Abbildung 1.3Vergleich der Kraftentwicklungsrate zweier Athleten
Krafttraining schafft die Voraussetzungen und trägt grundlegend zur Kraftentwicklungsrate bei. Schnellkrafttraining erfordert jedoch spezielle Methoden, die wir in den Kapiteln 6und 7vorstellen.
REAKTIVKRAFT
Das Vordehnen einer Sehne vor dem Bewältigen einer athletischen Aufgabe führt zu einer stärkeren und explosiveren konzentrischen (Verkürzung) Muskelkontraktion. Legen Sie beispielsweise Ihre rechte Hand flach auf den Tisch. Heben Sie aktiv den Zeigefinger der rechten Hand so hoch wie möglich und schlagen Sie damit so hart wie möglich auf die Tischplatte. Wiederholen Sie die Aufgabe, indem Sie mit dem linken Zeigefinger den rechten so weit wie vertretbar nach oben ziehen. Lassen Sie den rechten Zeigefinger los und schlagen Sie damit so hart wie möglich auf die Tischplatte. Hören und spüren Sie den Unterschied, wenn der Finger mit größerer Geschwindigkeit auftrifft? Der Unterschied zwischen den beiden Versuchen besteht darin, dass beim zweiten Mal Sehnen und Muskeln des rechten Zeigefingers vorgedehnt wurden, bevor Sie damit auf die Tischplatte schlugen, was einen größeren Impuls zur Folge hatte.
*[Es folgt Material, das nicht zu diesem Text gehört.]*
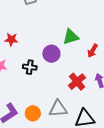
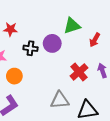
black cross: (30, 67) -> (30, 48), moved
orange circle: (33, 113) -> (14, 76), moved

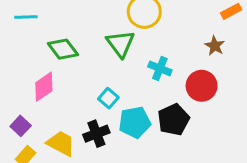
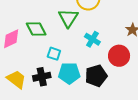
green diamond: (63, 49) -> (36, 29), moved
cyan square: (108, 98) -> (54, 54), turned -32

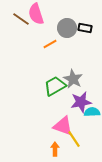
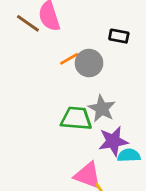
gray circle: (67, 28) -> (89, 63), moved
green trapezoid: (55, 86) -> (76, 118), turned 35

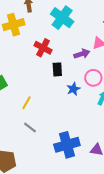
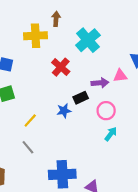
black rectangle: (57, 69) -> (81, 98), moved, turned 56
blue star: (73, 89) -> (64, 111), moved

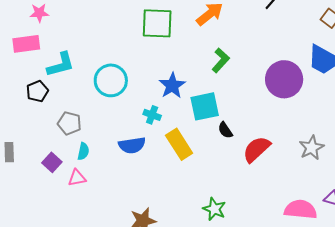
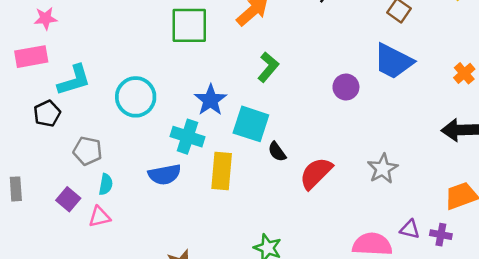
purple circle: (284, 79) -> (346, 87), size x0.6
cyan square: (205, 106) -> (251, 124), turned 32
cyan cross: (152, 115) -> (187, 137), size x1.5
yellow rectangle: (179, 144) -> (222, 171), turned 40

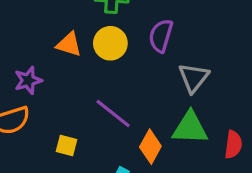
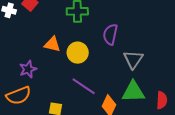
yellow circle: (110, 43) -> (78, 53), moved

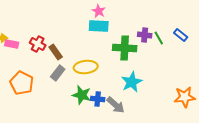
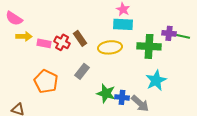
green line: (159, 38) -> (183, 36), turned -48
pink rectangle: (12, 44) -> (44, 43), moved
brown rectangle: (56, 52) -> (80, 38), moved
yellow ellipse: (86, 67) -> (110, 47), moved

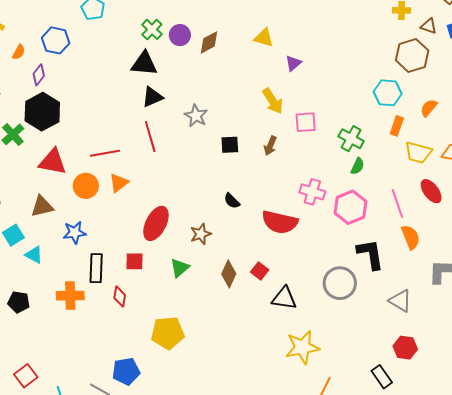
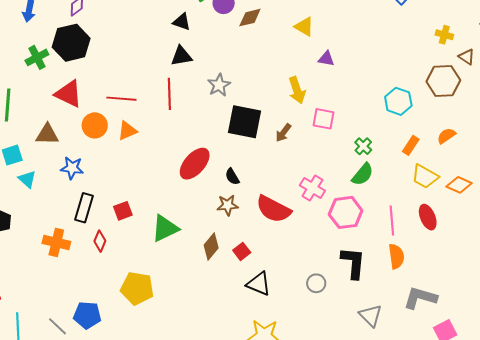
purple triangle: (293, 63) -> (326, 59), turned 36
black triangle: (144, 64) -> (182, 22), size x0.7
cyan hexagon: (388, 93) -> (398, 101), moved
green cross: (351, 139) -> (363, 146), size x0.7
black square: (230, 145) -> (244, 122), size x1.8
green semicircle: (357, 166) -> (363, 174), size x1.4
red ellipse: (156, 223) -> (195, 164), moved
brown star: (201, 234) -> (228, 205), moved
red square: (135, 261) -> (123, 211), turned -36
green triangle: (180, 268) -> (165, 228), size x1.4
gray circle: (340, 283) -> (316, 283), size x0.6
orange cross: (70, 296) -> (56, 242), moved

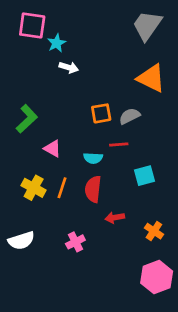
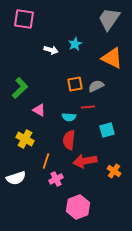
cyan star: (57, 43) -> (75, 44), moved
orange line: (62, 188) -> (46, 161), moved
red arrow: (115, 218) -> (85, 161), size x1.6
pink hexagon: (157, 277) -> (78, 207), moved

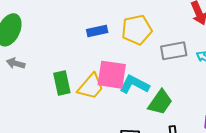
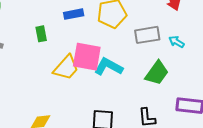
green rectangle: (62, 83) -> (41, 34), moved, size x0.7
green trapezoid: (160, 102) -> (157, 73), moved

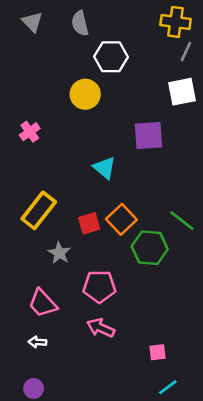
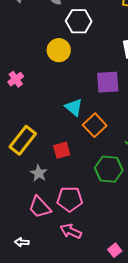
orange square: (121, 219) -> (95, 125), moved
pink trapezoid: (43, 303) -> (40, 207), moved
pink square: (157, 352) -> (115, 250), turned -32

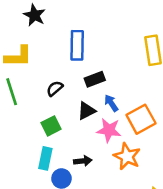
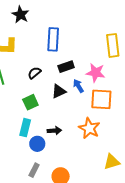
orange square: (141, 119) -> (101, 99), turned 30
pink star: (109, 130) -> (96, 73), moved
Das Vordehnen der Muskeln und Sehnen vor einer konzentrischen Kontraktion, führt zu einer stärkeren Muskelkontraktion. Aus diesem Grund bringen Sportler ihren Körper in Vordehnung, bevor sie eine Fertigkeit ausführen. Sie beugen die Beine vor dem Springen, drehen vor dem Werfen auf und führen das Bein vor dem Schuss nach hinten.